### Work request
Each line below should be restated exactly, with nothing dropped.

### Data provided
=== Section Start ===
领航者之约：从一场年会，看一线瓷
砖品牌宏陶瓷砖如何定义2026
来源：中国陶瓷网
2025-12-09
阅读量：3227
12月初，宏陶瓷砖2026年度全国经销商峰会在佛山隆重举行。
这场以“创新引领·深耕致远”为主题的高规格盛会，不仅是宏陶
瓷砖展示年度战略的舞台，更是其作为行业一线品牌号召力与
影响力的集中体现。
=== Section End ===
### Solution for this exercise
领航者之约：从一场年会，看一线瓷
砖品牌宏陶瓷砖如何定义2026
来源：中国陶瓷网
2025-12-09
阅读量：3227
12月初，宏陶瓷砖2026年度全国经销商峰会在佛山隆重举行。
这场以“创新引领·深耕致远”为主题的高规格盛会，不仅是宏陶
瓷砖展示年度战略的舞台，更是其作为行业一线品牌号召力与
影响力的集中体现。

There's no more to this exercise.